Try this: Remove distractions like family members and technology (phone/computer) so you can enjoy 3-5 min. of uninterrupted private time. Then retrieve a simple food like a piece of fruit: an apple, orange, prune—whatever you have on hand. Hold it in your hand and look at it closely, really explore it with your senses of sight and touch to discover its color, texture, weight, temperature. Now smell its fragrance. Bring the fruit up to your mouth and notice if your tastebuds have awakened; maybe you’ve begun salivating in anticipation of the imminent tasting experience. Go ahead and open your mouth to receive a portion of the fruit, but instead of immediately chomping down with your teeth and taking a bite, just hold it there with your lips at the entrance for a moment. Count to 10, while being aware of your emotional reaction. (Clue: This delay in gratification often feels like torture!) Now allow your front teeth to do their work; fully receive that bite into your mouth and again stop for a count of 10 to notice your response. Challenging, eh?! Now, proceed with your usual mastication, but instead of performing this task unconsciously, pay attention to how your teeth, tongue and jaw interact. Also give yourself permission to experience all the other sensory details that accompany this miraculous, never-to-be-repeated adventure. I’ll bet you’ve rarely, if ever, eaten a piece of fruit so consciously, so “mindfully.” I’ll also bet that, while you did that just now, rather than flying by, your time felt suspended.
Mindfulness—deliberately paying attention to what’s going on around and/or within us, ideally in a spirit of curiosity and non-judgement—could be the single most powerful way of maximizing our time and our day. Unlike the auto-pilot nature of multi-tasking (which, as already stated, fosters acceleration and unconsciousness, not to mention scattered sesame seeds!), mindfulness encourages slowing down and soaking up the details of our lives. Those ways of being can positively influence our perception of time.

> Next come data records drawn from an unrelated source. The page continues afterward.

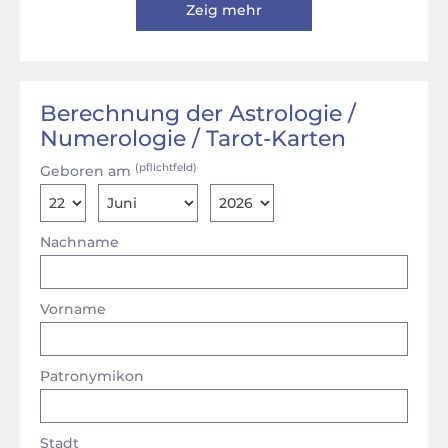
Zeig mehr
Berechnung der Astrologie /
Numerologie / Tarot-Karten
(pflichtfeld)
Geboren am
Nachname
Vorname
Patronymikon
Stadt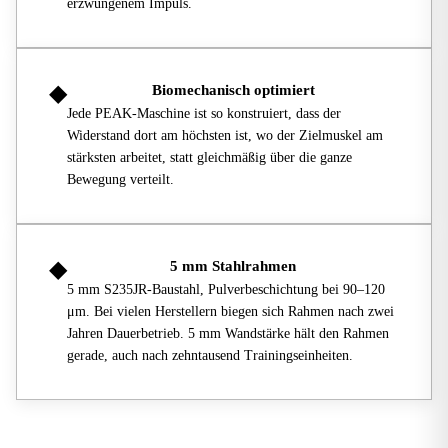
erzwungenem Impuls.
◆
Biomechanisch optimiert
Jede PEAK-Maschine ist so konstruiert, dass der
Widerstand dort am höchsten ist, wo der Zielmuskel am
stärksten arbeitet, statt gleichmäßig über die ganze
Bewegung verteilt.
◆
5 mm Stahlrahmen
5 mm S235JR-Baustahl, Pulverbeschichtung bei 90–120
μm. Bei vielen Herstellern biegen sich Rahmen nach zwei
Jahren Dauerbetrieb. 5 mm Wandstärke hält den Rahmen
gerade, auch nach zehntausend Trainingseinheiten.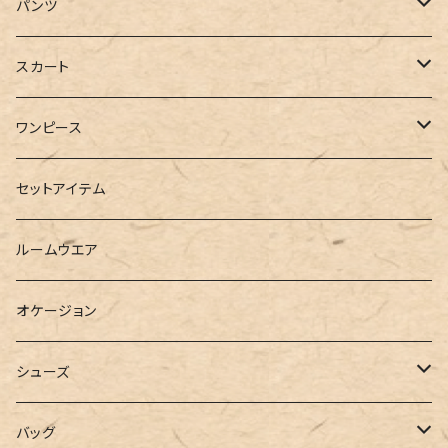
ジャケット
Tシャツ
パンツ
ブルゾン
カットソー
デニム
スカート
半袖
ロングシャツ
スウェット・パーカー
スキニー
ロング
ワンピース
ダウンジャケット
ニット
ショートパンツ
ミニ
シャツワンピース
セットアイテム
ベスト
シャツ
ハーフパンツ
その他
スウェットワンピース
ルームウエア
ブラウス
スウェット
パーカーワンピース
オケージョン
カーディガン
ジャージ
ニットワンピース
シューズ
ポロシャツ
スラックス
キャミワンピース
ブーツ
バッグ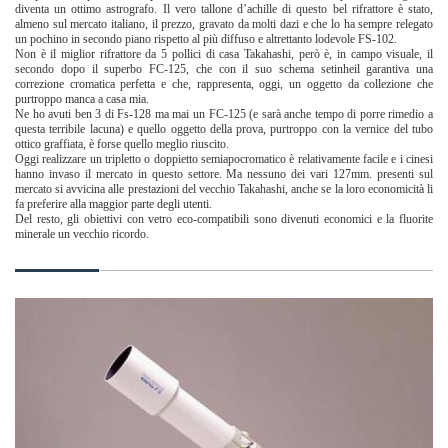
diventa un ottimo astrografo. Il vero tallone d’achille di questo bel rifrattore è stato,
almeno sul mercato italiano, il prezzo, gravato da molti dazi e che lo ha sempre relegato
un pochino in secondo piano rispetto al più diffuso e altrettanto lodevole FS-102.
Non è il miglior rifrattore da 5 pollici di casa Takahashi, però è, in campo visuale, il
secondo dopo il superbo FC-125, che con il suo schema setinheil garantiva una
correzione cromatica perfetta e che, rappresenta, oggi, un oggetto da collezione che
purtroppo manca a casa mia.
Ne ho avuti ben 3 di Fs-128 ma mai un FC-125 (e sarà anche tempo di porre rimedio a
questa terribile lacuna) e quello oggetto della prova, purtroppo con la vernice del tubo
ottico graffiata, è forse quello meglio riuscito.
Oggi realizzare un tripletto o doppietto semiapocromatico è relativamente facile e i cinesi
hanno invaso il mercato in questo settore. Ma nessuno dei vari 127mm. presenti sul
mercato si avvicina alle prestazioni del vecchio Takahashi, anche se la loro economicità li
fa preferire alla maggior parte degli utenti.
Del resto, gli obiettivi con vetro eco-compatibili sono divenuti economici e la fluorite
minerale un vecchio ricordo.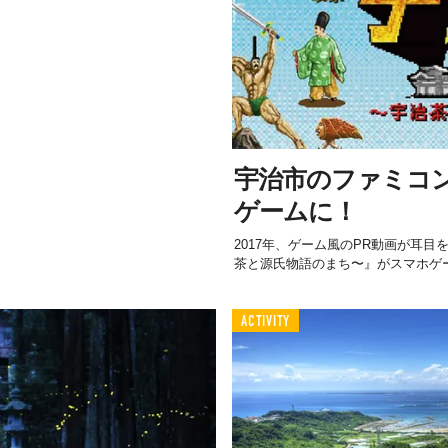
宇治市のファミコン
ゲームに！
2017年、ゲーム風のPR動画が耳
茶と源氏物語のまち〜』がスマホゲ
ACTIVITY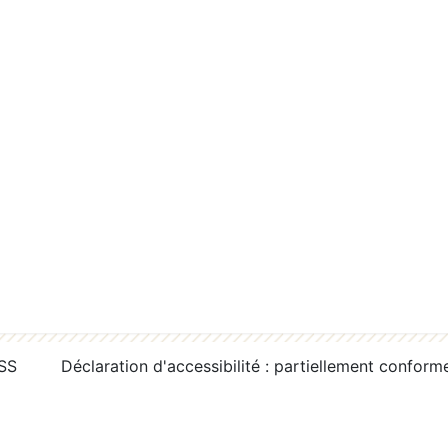
RSS
Déclaration d'accessibilité : partiellement conform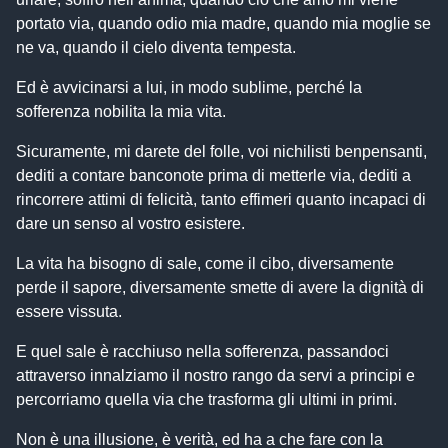
portato via, quando odio mia madre, quando mia moglie se
ne va, quando il cielo diventa tempesta.
Ed è avvicinarsi a lui, in modo sublime, perché la
sofferenza nobilita la mia vita.
Sicuramente, mi darete del folle, voi nichilisti benpensanti,
dediti a contare banconote prima di metterle via, dediti a
rincorrere attimi di felicità, tanto effimeri quanto incapaci di
dare un senso al vostro esistere.
La vita ha bisogno di sale, come il cibo, diversamente
perde il sapore, diversamente smette di avere la dignità di
essere vissuta.
E quel sale è racchiuso nella sofferenza, passandoci
attraverso innalziamo il nostro rango da servi a principi e
percorriamo quella via che trasforma gli ultimi in primi.
Non è una illusione, è verità, ed ha a che fare con la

Mindfulness can be cultivated through an informal practice of focusing on the simplest of everyday activities (as the one just described), and also through an extended, formal practice like meditation. As a student of both, decades of personal experience have taught me that, when we’re paying attention more frequently, time actually feels expanded because those moments are being more fully (consciously) experienced.
My mindfulness coaching clients are often surprised and intrigued by the invitation to focus on mundane tasks like waking up… using the toilet… pouring coffee… looking out windows and up at the sky… folding wash… chopping vegetables… beginning and ending a myriad of activities we typically do unconsciously as we efficiently multi-task throughout our day. They’re always amazed at how the quality and even perceived quantity of their day increases with their regular practice.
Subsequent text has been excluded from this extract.